Oversampling

In this discussion, “oversampling” means oversampling on output—at the digital to analog conversion stage. There is also a technique for oversampling at the input (analog to digital) stage, but it is not nearly as interesting, and in fact is unrelated to oversampling as discussed here.

Motivation for oversampling

Most people have heard the term “oversampling” applied to digital audio devices. While it’s intuitive that sampling and playing back something at a higher rate sounds better than a lower rate—more points in the waveform for increased accuracy—that’s not what oversampling means.

In fact, the truth is much less intuitive: Oversampling means generating more samples from a waveform that has already been digitally recorded! How can we get more samples out than was recorded?!

For background, let’s look at the “classic” digital audio playback system, the Compact Disc: The digital audio samples—numbers—are sent at 44.1 KHz, the rate at which they were recorded, to a low-pass filter. By Nyquist’s Theorem, the highest frequency we can play back is less than half the recorded rate, so the upper limit is 22.05 KHz. Everything above that is aliased frequency components—where the audio “reflects” around the sampling frequency and its multiples like a hall of mirrors. The low-pass filter, also called a reconstruction filter or anti-aliasing filter, is there to block the reflections and let the true signal pass.

One problem with this is that, ideally, we want to block everything above the Nyquist frequency (22.05 KHz), but let everything below it pass unaffected. Filters aren’t perfect, though. They have a finite slope as they begin attenuating frequencies, so we have to compromise. If we can’t keep 22 KHz while blocking everything above it, we’d certainly like to shoot for 20 KHz. That means the low-pass filter’s cutoff must go from about 0 dB attenuation at 20 KHz to something like 90 dB at 22 KHz—a very steep slope.

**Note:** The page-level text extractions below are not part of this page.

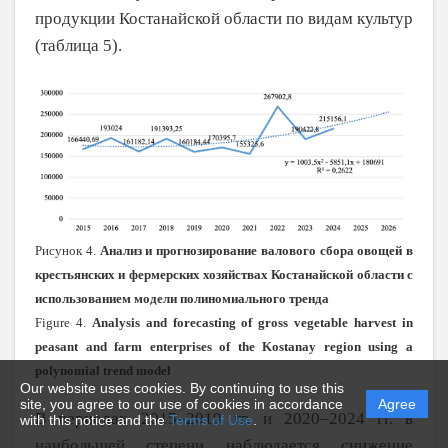
продукции Костанайской области по видам культур
(таблица 5).
Рисунок 4.
Анализ и прогнозирование валового сбора овощей в
крестьянских и фермерских хозяйствах Костанайской области с
использованием модели полиномиального тренда
Figure 4.
Analysis and forecasting of gross vegetable harvest in
peasant and farm enterprises of the Kostanay region using a
polynomial trend model
Our website uses cookies. By continuing to use this
site, you agree to our use of cookies in accordance
Agree
В периодах 2015–2019 гг. и 2020–2024
гг. в
with this notice and the
Terms of Use
.
наибольшей степени наблюдается снижение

While we can do this in an analog filter, it’s not easy. Filter components must be very precise. Even so, a filter this steep has a great deal of phase shift as it nears the cut-off point. Besides the expense of the filter, many people agree that the phase distortion of the upper audio frequencies is not a good thing.

Now, what if we had sampled at a higher rate to begin with? That would let us get away with a cheaper and more gentle output filter. Why? Since the reflections are wrapped at the sampling frequency and its multiples, moving the sampling frequency that far up moves the reflected image far from the audio portion we want to preserve. We don’t need to record higher frequencies—the low-pass filter will get rid of them anyway—but simply having more samples of our audio signal would be a big help.

This is where interpolation comes in. We calculate what it would look like if we had sampled with more points to begin with. If we could have, for instance, eight times as many sample points running at eight times the rate (“8X oversampling”), we could use a very gentle filter, because instead of 2 KHz of room to get the job done, we’d have 158 KHz.

In practice, we do exactly this, following it with a phase linear digital “FIR” (finite-impulse response) filter, and a gentle and simple (and cheap) analog low-pass filter. If you buy the fact that giving ourselves more room to weed out the reflections—the alias components—solves our problems, then the only part that needs some serious explaining is…

Where do the extra samples come from?

First, lets note that in the analog domain, the sampling rate is essentially infinite—the waveform is continuous, not a series of snapshots as with a digitize waveform. So, you could say that the low-pass reconstruction filter converts from the output sampling rate to an infinitely high sampling rate. It’s easy to see that we could sample the output of the low-pass filter at a higher rate to increase the sampling rate. In fact, since we don’t need to convert to the analog domain at this point, we could simply use a digital low-pass filter to reconstruct the digital waveform at a higher sampling rate directly.

Interpolating filters

There is more than one way to make a digital low-pass filter that will do the job. We have two basic classes of filters to choose from. One is called an IIR (infinite impulse response), which is based on feedback and is similar in principle to an analog low-pass filter. This type of filter can be very easy to construct and computationally inexpensive (few multiply-adds per sample), but has the drawback of phase shift. This is not a fatal flaw—analog filters have the same problem—but the other type of digital filter avoids the phase shift problem. (IIR filters can be made with zero relative phase shift, but it greatly increases complexity.)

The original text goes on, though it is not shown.